The White Dragon, dating from the times of the Mortimer badge, was built of creamy stone, and had an archway conducting the traveller into a courtyard worthy of Chaucer, with ranges of galleries running round it, the balustrades of dark carved oak suiting with the timbers of the latticed window and gables, and with the noble outside stair at one angle, by which they communicated with one another. To these beauties the good Major was entirely insensible. He only sighed at the trouble it gave his lame knee to mount the stair to the first storey, and desired the execution of the landlords barbarous design of knocking down the street front to replace it with a plain, oblong assembly room, red brick outside, and within, blue plaster, adorned with wreaths and bullocks faces in stucco.

Such were the sentiments of most of the burly squires who had ridden in on the same errand, and throwing the reins to their grooms, likewise climbed the stair to the club-room with its oriel looking over the street. There too were several of the cathedral clergy, the rubicund double-chinned face of the Canon in residence set off by a white, cauliflower wig under a shovel hat, while the humbler minor canons (who served likewise as curates to all the country round) only powdered their own hair, and wore gowns and cassocks of quality very inferior to that which adorned the portly person of their superior. His white bands were of fine cambric, theirs of coarser linen; his stockings were of ribbed silk, theirs of black worsted; his buckles of silver, theirs of steel; and the line of demarcation was as strongly marked as that between the neat, deferential tradesman, and the lawyer in his spruce snuff-coloured coat, or the doctor, as black in hue as the clergy, though with a secular cut, a smaller wig, and a gold-headed cane. Each had, as in duty bound, ordered his pint of port or claret for the good of the house, and it was well if these were not in the end greatly exceeded; and some had lighted long clay pipes; but these were mostly of the secondary rank, who sat at the table farthest from the window, and whose drink was a measure of ale.

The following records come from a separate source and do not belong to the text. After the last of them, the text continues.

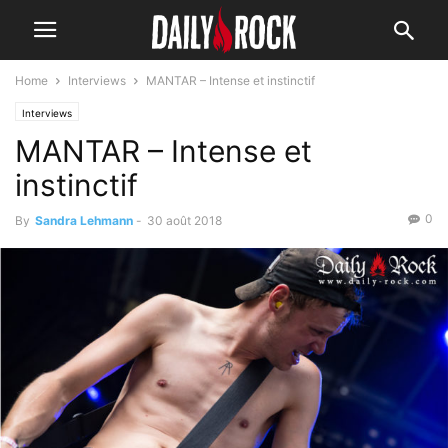
Home
Interviews
MANTAR – Intense et instinctif
Interviews
MANTAR – Intense et
instinctif
0
By
Sandra Lehmann
-
30 août 2018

The letters had not yet been sorted, but the newspaper had been brought in, and the Canon Boltby had possessed himself of it, and was proclaiming scraps of intelligence about the King, Queen, and Sir Robert Walpole, the character of Marshal Berwick, recently slain at Philipsburg, an account of Spanish outrages at sea, or mayhap the story of a marvelous beast, half-tiger, half-wolf, reported to be running wild in France. The other gentlemen, waiting till the mail-bags were opened, listened and commented; while one or two of the squires, and a shabby, disreputable-looking minor canon made each notable name the occasion of a toast, whether of health to his majestys friends or confusion to his foes. A squabble, as to whether the gallant Berwick should be reckoned as an honest Frenchman or as a traitor Englishman, was interrupted by the Majors entrance, and the congratulations on his recovery.

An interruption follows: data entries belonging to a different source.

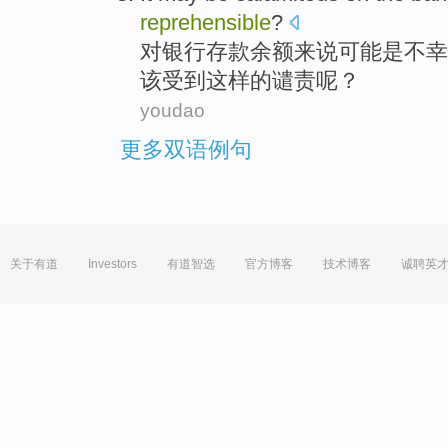
reprehensible
?
对
银行存款
余额
来说
可能
是
不幸
该受到这样的谴责呢？
youdao
更多双语例句
关于有道
Investors
有道智选
官方博客
技术博客
诚聘英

One of the squires inquired after his daughters, and pronounced the little one with the outlandish name was becoming a belle, and would be the toast of the neighbourhood, a hint of which the topers were not slow to take advantage, while one of the guests at the recent party observed, Young Belamour seemed to be of that opinion.

May it be so, said the Canon, that were a step to the undoing of a great wrong.

Mr. Scrivener will tell you, sir, that there was no justice in the eye of the law, said the Major.

Summum jus, summa injuria, quoted, sotto voce, Mr. Arden, a minor canon who, being well born, scholarly, scientific and gentlemanly, occupied a middle place between his colleagues and the grandees. He was not listened to. Each knot of speakers was becoming louder in debate, and Dr. Boltbys voice was hardly heard when he announced that a rain of blood had fallen on the Macgillicuddy mountains in Ireland, testified to by numerous respectable Protestant witnesses, and attributable, either to the late comet, or to the Pretender.